> Exercise description
Every line from the one containing "December 20, 2016" through the last line below should be reproduced exactly; please include nothing else.

> Material provided
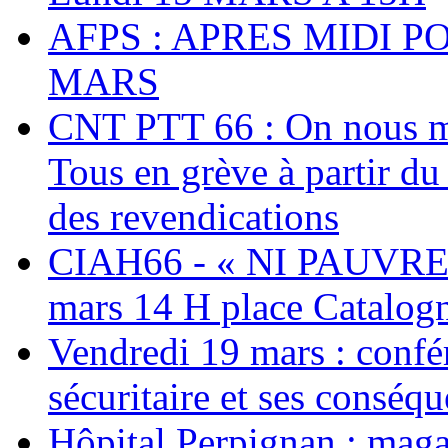
AFPS : APRES MIDI P
MARS
CNT PTT 66 : On nous mal
Tous en grève à partir d
des revendications
CIAH66 - « NI PAUVRES
mars 14 H place Catalog
Vendredi 19 mars : confé
sécuritaire et ses conséq
Hôpital Perpignan : maga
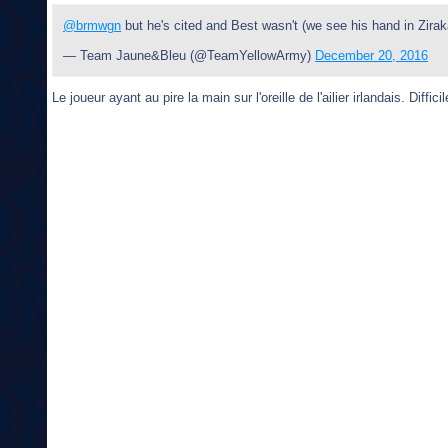
@brmwgn
but he's cited and Best wasn't (we see his hand in Zirakas
— Team Jaune&Bleu (@TeamYellowArmy)
December 20, 2016
Le joueur ayant au pire la main sur l'oreille de l'ailier irlandais. Diffi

> Task solution
December 20, 2016
Le joueur ayant au pire la main sur l'oreille de l'ailier irlandais. Diffi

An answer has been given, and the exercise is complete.